Kap Hoorn, eine Landspitze der chilenischen Felseninsel Isla Hornos, einer der südlichsten Punkte Südamerikas. Die Umrundung gilt als eine der größten Herausforderungen im Segelsport und als Höhepunkt einer Weltumsegelung. So zu sagen der „Mount Everest für Segler“
Wir haben es getan!
Nach 2 Wochen intensiver Suche nach einem passenden Wetterfenster lösen wir am 16.02.2026 um 9:30 unsere Leinen in Puerto Williams und machen uns auf Richtung Kap Hoorn.

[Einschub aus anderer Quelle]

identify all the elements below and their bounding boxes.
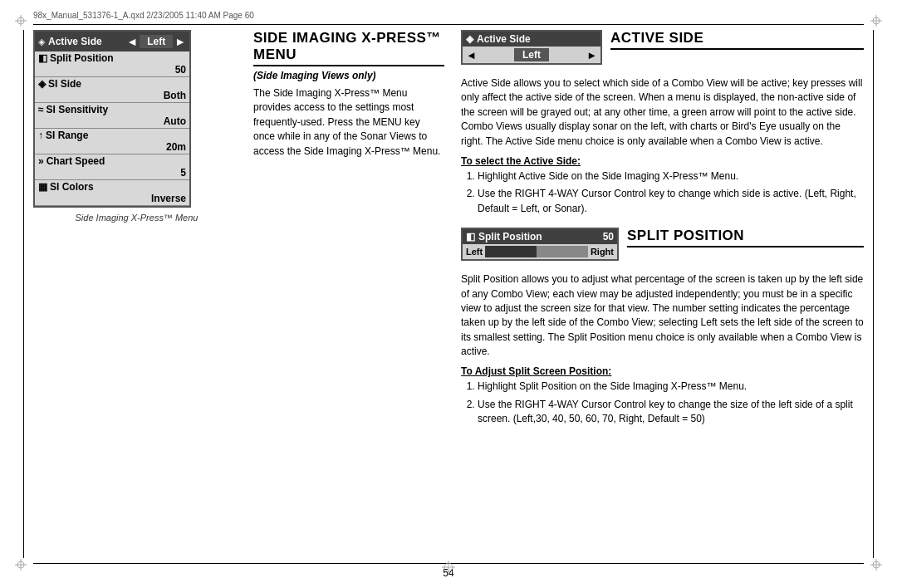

Mit uns fährt Osvaldo mit seiner Goya III, ein Chilene, der diese Touren kommerziell für zahlende Kunden anbietet. Da er schon sehr lange zur See fährt und zwischenzeitlich als Leuchtturmwärter und Funker am Kap Hoorn gerarbeitet hat, unterstützt er uns mit seiner großen Erfahrung bei der Begutachtung des Wetters und der Route und bestätigt damit unsere Planung.
Falls jemand von Euch mal einen Segeltörn hier in Patagonien machen möchte, können wir Osvaldo wärmstens empfehlen.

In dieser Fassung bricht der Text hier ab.